*DATA FOR PROCESSING*:
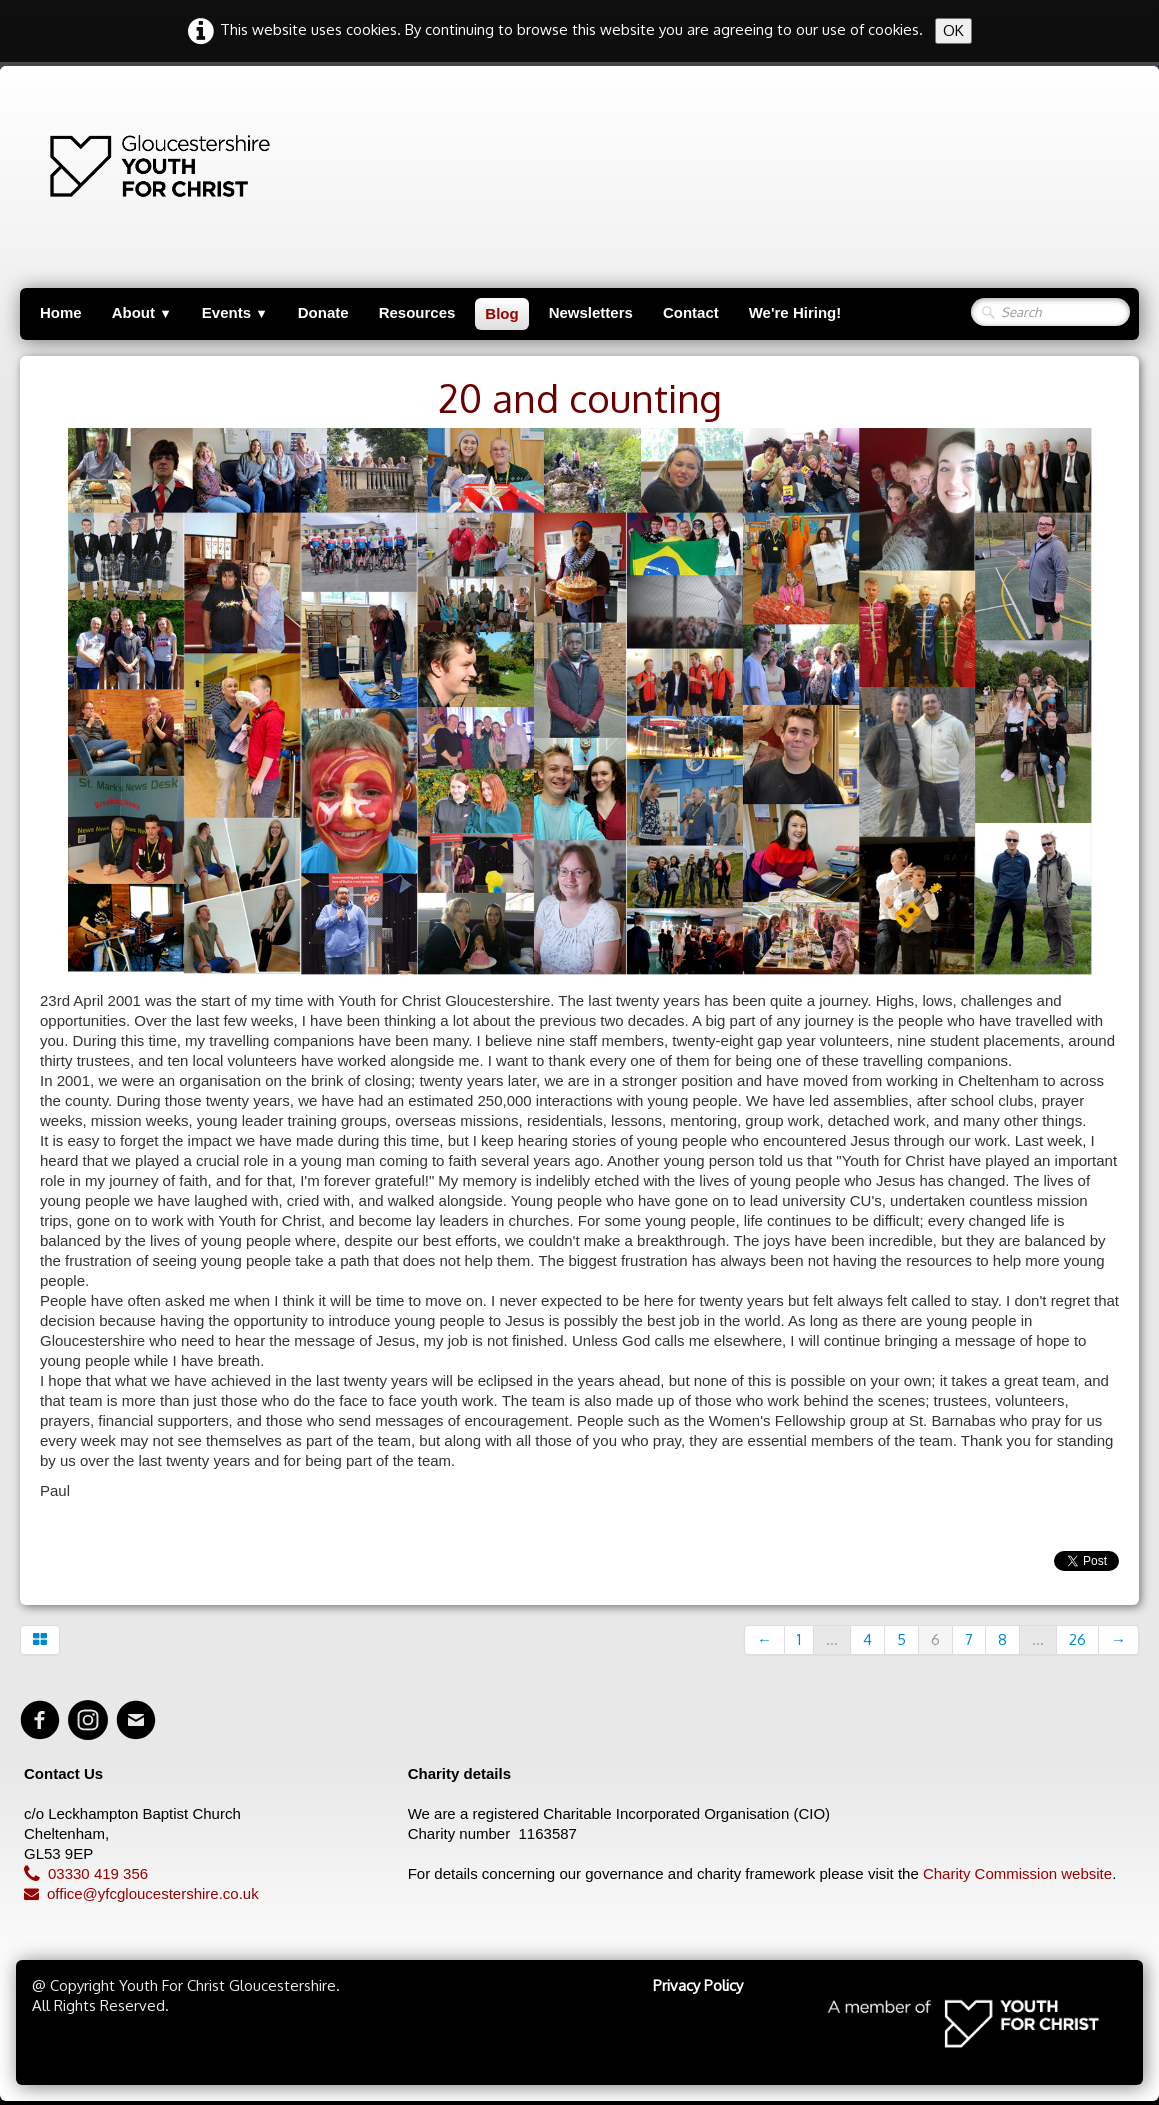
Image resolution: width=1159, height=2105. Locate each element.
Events (235, 312)
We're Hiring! (795, 312)
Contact (691, 312)
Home (61, 312)
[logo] (67, 166)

*TASK STATEMENT*: Please reproduce every entry above exactly, but leave out the pictures.

*YOUR SOLUTION*:
Image resolution: width=1159, height=2105. Locate each element.
Events (235, 312)
We're Hiring! (795, 312)
Contact (691, 312)
Home (61, 312)
[logo] (67, 166)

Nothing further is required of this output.